New initiative to fight illegal health products

© Robert Kneschke/stock.adobe.com
A transatlantic initiative is targeting European transshipment hubs for counterfeit health products. In this effort, the US FDA is joining forces with European authorities and the OECD, in response to recent developments.

A new, whole-of-governments approach to combating the trade in illicit health products is the focus of a collaboration between the US Food and Drug Administration (FDA), European authorities, and the Organization for Economic Cooperation and Development (OECD). The FDA aims to prevent illegal medical goods, such as counterfeit pharmaceuticals and drugs, from being shipped to America in the first place.

With this international initiative, the FDA is essentially responding to a change in the approach of counterfeiters. According to the officials, that was because with the wake of the coronavirus pandemic, counterfeiters had increasingly transshipped illegal pharmaceutical products through the European Union – back then, especially alleged Covid‑19 drugs and medical goods. For this, the fraudulent drugs had been shipped to an EU country, usually without passing through customs there; before they had then been transported from there to the US market. This practice is often referred to as transshipment. In addition, the counterfeiters and fraudsters would increasingly send many small packages instead of a few larger shipments. Such a practice reportedly increases the risk of illegal medicines not being intercepted and traced by customs.

Several meetings of representatives of authorities and the OECD Task Force on Countering Illicit Trade have already taken place, according to the FDA. The FDA hopes to follow up on previous successes in international cooperation, particularly with the United Kingdom. It said that authorities from the two countries had cooperated in several so-called Operation Lascar initiatives, starting in 2017. For example, the two countries had exchanged customs information. In addition, portable FDA devices had been deployed at international mail centers in London, to detect counterfeit drugs. As a result, during five Lascar operations, the FDA had been able to initiate a total of more than 80 new investigations and to identify more than 3,000 shipments of illegal health products intended for the United States.

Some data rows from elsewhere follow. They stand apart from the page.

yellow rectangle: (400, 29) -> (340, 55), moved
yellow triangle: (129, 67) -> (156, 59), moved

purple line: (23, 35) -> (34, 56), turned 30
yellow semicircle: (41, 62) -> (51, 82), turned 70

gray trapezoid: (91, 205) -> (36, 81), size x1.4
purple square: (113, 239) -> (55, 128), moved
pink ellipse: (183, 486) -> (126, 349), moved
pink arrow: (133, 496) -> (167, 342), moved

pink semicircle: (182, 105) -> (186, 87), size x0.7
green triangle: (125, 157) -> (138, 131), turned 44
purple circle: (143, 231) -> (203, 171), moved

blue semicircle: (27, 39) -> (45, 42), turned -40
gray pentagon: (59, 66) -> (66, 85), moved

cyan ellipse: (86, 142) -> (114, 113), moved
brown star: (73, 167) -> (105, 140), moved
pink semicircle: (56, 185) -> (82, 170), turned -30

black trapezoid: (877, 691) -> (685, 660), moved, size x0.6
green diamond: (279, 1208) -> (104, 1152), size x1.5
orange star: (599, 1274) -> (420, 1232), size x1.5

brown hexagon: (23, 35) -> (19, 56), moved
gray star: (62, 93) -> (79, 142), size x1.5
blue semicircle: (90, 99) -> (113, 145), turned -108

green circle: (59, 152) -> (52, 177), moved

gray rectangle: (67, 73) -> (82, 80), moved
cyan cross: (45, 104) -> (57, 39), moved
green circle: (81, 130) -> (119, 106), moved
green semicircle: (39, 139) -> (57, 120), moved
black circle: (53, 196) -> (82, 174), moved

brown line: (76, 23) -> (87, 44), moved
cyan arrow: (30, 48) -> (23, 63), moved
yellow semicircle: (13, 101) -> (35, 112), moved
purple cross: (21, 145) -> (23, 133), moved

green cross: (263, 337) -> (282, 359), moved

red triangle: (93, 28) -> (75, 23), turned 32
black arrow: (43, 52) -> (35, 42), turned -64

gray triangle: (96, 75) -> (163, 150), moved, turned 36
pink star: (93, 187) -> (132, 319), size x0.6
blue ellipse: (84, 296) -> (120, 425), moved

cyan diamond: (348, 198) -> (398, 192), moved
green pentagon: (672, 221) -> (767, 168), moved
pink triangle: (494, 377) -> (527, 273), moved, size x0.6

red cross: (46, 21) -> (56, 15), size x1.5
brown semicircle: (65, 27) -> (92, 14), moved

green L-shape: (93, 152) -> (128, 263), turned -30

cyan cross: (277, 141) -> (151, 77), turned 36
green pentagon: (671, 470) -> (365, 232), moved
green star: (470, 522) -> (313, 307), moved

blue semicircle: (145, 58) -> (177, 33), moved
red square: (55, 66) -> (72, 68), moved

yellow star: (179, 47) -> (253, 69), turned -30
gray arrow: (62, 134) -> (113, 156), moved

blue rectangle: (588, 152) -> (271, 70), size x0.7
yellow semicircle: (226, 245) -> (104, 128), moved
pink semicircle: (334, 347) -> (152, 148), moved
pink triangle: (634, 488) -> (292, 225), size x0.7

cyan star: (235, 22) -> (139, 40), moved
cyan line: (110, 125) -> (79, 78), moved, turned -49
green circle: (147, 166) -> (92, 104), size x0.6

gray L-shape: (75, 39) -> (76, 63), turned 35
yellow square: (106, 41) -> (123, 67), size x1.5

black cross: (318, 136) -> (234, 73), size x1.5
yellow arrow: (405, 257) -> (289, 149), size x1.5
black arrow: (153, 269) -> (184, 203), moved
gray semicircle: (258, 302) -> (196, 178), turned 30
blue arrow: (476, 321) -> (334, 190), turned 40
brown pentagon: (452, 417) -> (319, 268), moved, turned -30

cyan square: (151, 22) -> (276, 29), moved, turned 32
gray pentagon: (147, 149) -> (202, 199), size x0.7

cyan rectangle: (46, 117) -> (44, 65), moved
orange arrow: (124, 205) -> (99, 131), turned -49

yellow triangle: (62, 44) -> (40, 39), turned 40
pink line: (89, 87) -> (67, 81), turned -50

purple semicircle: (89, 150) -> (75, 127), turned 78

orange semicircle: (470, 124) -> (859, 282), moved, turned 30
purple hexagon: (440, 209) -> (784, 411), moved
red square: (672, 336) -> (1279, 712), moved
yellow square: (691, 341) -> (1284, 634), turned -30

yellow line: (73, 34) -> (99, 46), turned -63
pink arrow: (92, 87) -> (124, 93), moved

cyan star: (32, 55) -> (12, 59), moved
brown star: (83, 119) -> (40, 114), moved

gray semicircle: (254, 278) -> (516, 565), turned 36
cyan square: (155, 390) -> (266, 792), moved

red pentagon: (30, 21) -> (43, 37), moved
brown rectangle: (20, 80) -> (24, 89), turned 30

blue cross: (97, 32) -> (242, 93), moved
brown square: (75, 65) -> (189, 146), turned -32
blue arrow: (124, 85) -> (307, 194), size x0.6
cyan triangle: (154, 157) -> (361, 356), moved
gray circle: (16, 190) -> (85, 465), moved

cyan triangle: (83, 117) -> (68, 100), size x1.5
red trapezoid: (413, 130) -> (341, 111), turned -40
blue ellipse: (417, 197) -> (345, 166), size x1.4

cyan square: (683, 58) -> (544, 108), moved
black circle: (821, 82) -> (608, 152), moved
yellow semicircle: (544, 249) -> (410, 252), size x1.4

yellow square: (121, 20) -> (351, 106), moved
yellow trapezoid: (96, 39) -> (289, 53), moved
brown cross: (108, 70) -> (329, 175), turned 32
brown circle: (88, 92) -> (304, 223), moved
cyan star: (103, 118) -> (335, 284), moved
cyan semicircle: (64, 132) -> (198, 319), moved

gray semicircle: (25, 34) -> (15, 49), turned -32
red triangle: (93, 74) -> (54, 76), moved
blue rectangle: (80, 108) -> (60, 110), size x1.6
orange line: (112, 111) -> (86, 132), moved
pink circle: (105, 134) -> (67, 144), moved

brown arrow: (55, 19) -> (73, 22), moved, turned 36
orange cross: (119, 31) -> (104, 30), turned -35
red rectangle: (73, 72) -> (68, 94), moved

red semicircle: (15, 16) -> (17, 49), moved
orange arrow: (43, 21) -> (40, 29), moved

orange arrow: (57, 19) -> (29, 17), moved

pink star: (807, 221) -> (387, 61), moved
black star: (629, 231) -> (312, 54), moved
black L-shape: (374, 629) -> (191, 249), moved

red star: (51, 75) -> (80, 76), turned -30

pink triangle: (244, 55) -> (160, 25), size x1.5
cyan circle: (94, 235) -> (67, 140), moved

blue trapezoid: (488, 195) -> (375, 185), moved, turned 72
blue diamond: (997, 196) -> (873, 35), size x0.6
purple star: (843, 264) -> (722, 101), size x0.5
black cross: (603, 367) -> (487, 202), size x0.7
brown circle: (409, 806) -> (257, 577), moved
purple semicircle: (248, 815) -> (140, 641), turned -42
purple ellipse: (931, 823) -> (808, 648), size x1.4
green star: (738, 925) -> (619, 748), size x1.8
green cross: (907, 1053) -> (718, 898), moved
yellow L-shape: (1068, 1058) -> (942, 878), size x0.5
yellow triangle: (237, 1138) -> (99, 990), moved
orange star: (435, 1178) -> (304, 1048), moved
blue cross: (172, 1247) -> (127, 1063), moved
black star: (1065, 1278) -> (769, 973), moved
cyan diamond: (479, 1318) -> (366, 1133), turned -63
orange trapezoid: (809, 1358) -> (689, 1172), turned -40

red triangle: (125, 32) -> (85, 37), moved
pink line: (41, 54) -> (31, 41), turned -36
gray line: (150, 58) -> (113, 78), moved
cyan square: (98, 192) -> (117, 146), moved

“With the majority of health products and particularly human drug products being manufactured overseas, the FDA’s regulatory responsibilities are now global, particularly in such a diversified supply chain and complex geopolitical environment“, an FDA press officer explained.

Positive voices on the new initiative are also coming from the private sector, which is an important partner for the authorities in the fight against illegal health products. The director general of the Transnational Alliance to Combat Illicit Trade (TRACIT), Jeff Hardy, said he is “pleased to see the OECD and the US FDA converge their mandates protecting consumers and patients from harmful fake, falsified and substandard products“.

Globally, counterfeit medicines remain a significant concern. A study published in 2020 by the OECD and EUIPO estimated the value of counterfeit medicines traded worldwide in 2016 at more than four billion euros.